Stored dataset items:

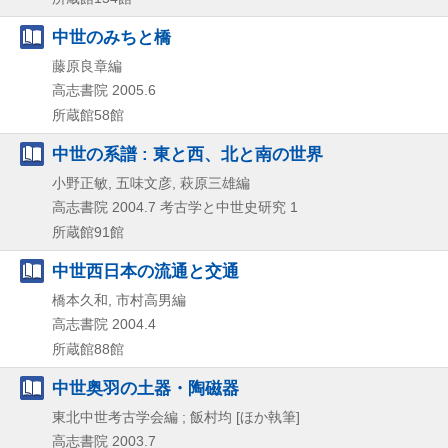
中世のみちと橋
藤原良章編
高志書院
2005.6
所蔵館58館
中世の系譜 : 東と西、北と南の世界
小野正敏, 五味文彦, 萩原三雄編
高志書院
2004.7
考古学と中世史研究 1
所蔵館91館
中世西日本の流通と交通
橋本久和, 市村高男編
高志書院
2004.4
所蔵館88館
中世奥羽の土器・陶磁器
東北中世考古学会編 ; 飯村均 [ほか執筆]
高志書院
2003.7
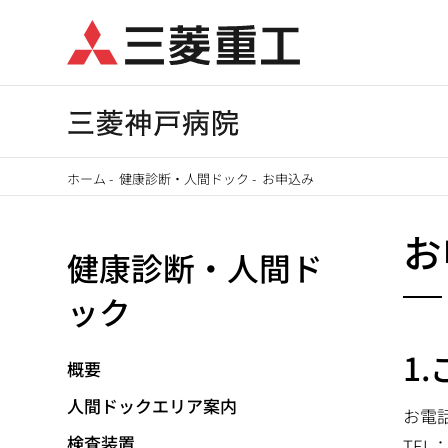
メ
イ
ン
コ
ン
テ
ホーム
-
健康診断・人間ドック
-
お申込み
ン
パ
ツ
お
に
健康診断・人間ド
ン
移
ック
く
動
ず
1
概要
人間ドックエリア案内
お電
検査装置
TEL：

■ What to produce
Output a verbatim copy of the entries and skip the pictures.

■ The completed task
中世のみちと橋
藤原良章編
高志書院
2005.6
所蔵館58館
中世の系譜 : 東と西、北と南の世界
小野正敏, 五味文彦, 萩原三雄編
高志書院
2004.7
考古学と中世史研究 1
所蔵館91館
中世西日本の流通と交通
橋本久和, 市村高男編
高志書院
2004.4
所蔵館88館
中世奥羽の土器・陶磁器
東北中世考古学会編 ; 飯村均 [ほか執筆]
高志書院
2003.7
メ
イ
ン
コ
ン
テ
ホーム
-
健康診断・人間ドック
-
お申込み
ン
パ
ツ
お
に
健康診断・人間ド
ン
移
ック
く
動
ず
1
概要
人間ドックエリア案内
お電
検査装置
TEL：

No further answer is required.